▶ _WORK INSTRUCTION_: Copy the data below exactly.

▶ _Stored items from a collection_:
# # #
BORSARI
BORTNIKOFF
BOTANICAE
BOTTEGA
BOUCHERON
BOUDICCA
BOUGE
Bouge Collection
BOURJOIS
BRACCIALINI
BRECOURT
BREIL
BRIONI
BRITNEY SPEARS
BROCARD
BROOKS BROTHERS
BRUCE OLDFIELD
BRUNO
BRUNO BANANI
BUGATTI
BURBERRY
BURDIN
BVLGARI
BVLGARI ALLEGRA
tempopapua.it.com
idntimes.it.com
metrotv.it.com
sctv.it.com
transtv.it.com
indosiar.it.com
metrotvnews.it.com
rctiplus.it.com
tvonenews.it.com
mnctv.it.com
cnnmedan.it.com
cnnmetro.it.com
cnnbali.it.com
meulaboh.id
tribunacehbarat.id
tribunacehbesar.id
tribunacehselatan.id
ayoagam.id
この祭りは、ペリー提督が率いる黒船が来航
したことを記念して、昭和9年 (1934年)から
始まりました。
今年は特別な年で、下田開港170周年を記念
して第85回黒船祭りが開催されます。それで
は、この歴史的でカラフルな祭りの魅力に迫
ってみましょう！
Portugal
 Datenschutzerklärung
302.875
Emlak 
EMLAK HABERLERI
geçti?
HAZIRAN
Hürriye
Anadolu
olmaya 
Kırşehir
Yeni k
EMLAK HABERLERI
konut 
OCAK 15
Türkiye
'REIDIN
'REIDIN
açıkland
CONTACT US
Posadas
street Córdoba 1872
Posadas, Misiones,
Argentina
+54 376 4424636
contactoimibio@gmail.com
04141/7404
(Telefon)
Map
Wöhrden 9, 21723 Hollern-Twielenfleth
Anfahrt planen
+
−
# # #
▶ _ANSWER AREA_:
BORSARI
BORTNIKOFF
BOTANICAE
BOTTEGA
BOUCHERON
BOUDICCA
BOUGE
Bouge Collection
BOURJOIS
BRACCIALINI
BRECOURT
BREIL
BRIONI
BRITNEY SPEARS
BROCARD
BROOKS BROTHERS
BRUCE OLDFIELD
BRUNO
BRUNO BANANI
BUGATTI
BURBERRY
BURDIN
BVLGARI
BVLGARI ALLEGRA
tempopapua.it.com
idntimes.it.com
metrotv.it.com
sctv.it.com
transtv.it.com
indosiar.it.com
metrotvnews.it.com
rctiplus.it.com
tvonenews.it.com
mnctv.it.com
cnnmedan.it.com
cnnmetro.it.com
cnnbali.it.com
meulaboh.id
tribunacehbarat.id
tribunacehbesar.id
tribunacehselatan.id
ayoagam.id
この祭りは、ペリー提督が率いる黒船が来航
したことを記念して、昭和9年 (1934年)から
始まりました。
今年は特別な年で、下田開港170周年を記念
して第85回黒船祭りが開催されます。それで
は、この歴史的でカラフルな祭りの魅力に迫
ってみましょう！
Portugal
 Datenschutzerklärung
302.875
Emlak 
EMLAK HABERLERI
geçti?
HAZIRAN
Hürriye
Anadolu
olmaya 
Kırşehir
Yeni k
EMLAK HABERLERI
konut 
OCAK 15
Türkiye
'REIDIN
'REIDIN
açıkland
CONTACT US
Posadas
street Córdoba 1872
Posadas, Misiones,
Argentina
+54 376 4424636
contactoimibio@gmail.com
04141/7404
(Telefon)
Map
Wöhrden 9, 21723 Hollern-Twielenfleth
Anfahrt planen
+
−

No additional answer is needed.